Ex-Mayor Clark Dies At Age of Eighty-Two

In the death yesterday morning at his home on King St., Santa Cruz loses a well known and prominent citizen in the person of Dr. Hulbert Henry Clark, former mayor of the city and former coroner and public administrator of Santa Cruz county. For a long time the doctor has been declining, but despite his last year of feebleness and the many operations he had undergone previously, Dr. Clark must have been of the most robust type of physical manhood or he never would have reached the ripe old age of 82 years.

Dr. Clark was a Civil War veteran; he was a republican in politics and a prominent Mason, being a Knight Templar. In 1896 Dr. Clark was elected mayor of Santa Cruz. He served as coroner and public administrator for the county from 1894 to 1898.

Dr. Clark was born in Onondaga county, New York, in 1835, his father's farm being located at Fort Herkimer, 12 miles from Syracuse. The family removed to Wisconsin in 1841 and later to Chicago, where Dr. Clark after graduating from the public schools, took up the study of medicine and was licensed to practice in 1854. He later attended the University of Ohio, in Cincinnati graduating from there in the class of 1871, and then located in Chicago as surgeon for the Chicago & Eastern Illinois railroad. Before this he went as a surgeon in the Civil War and was with Grand at the battle of Pittsburg Landing. He located in Santa Cruz in 1889 and was associated with the lade Dr. Fagan until Dr. Fagan's death in 1899.

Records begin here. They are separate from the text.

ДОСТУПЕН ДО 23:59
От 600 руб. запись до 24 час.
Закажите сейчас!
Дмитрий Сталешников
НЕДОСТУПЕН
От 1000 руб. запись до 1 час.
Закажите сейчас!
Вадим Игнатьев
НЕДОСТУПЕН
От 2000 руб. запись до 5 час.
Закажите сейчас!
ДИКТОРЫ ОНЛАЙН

He was one of the chief promoters and stockholders and also a director of the Santa Cruz electric light plant, and was also prominent in the establishment of the first streetcar line here.

He is survived by three children, Hattie S., Hulbert W., and Theodore G. Clark, all of Santa Cruz.

Santa Cruz Sentinel (December 29, 1916)

Laid to Rest at SCruz/OMP

Yesterday afternoon from his late home on King St., the funeral of the late Dr. H.H. Clark was held. There was a large number present and the funeral offerings were profuse. Services were conducted by Rev. E.D. McCreary. Interment was at SCruz/OMP cemetery and the pallbearers were C.D. Tinkle, W.F. Moore, L.C. Matinee, Frank Morrison and E.H. Harran.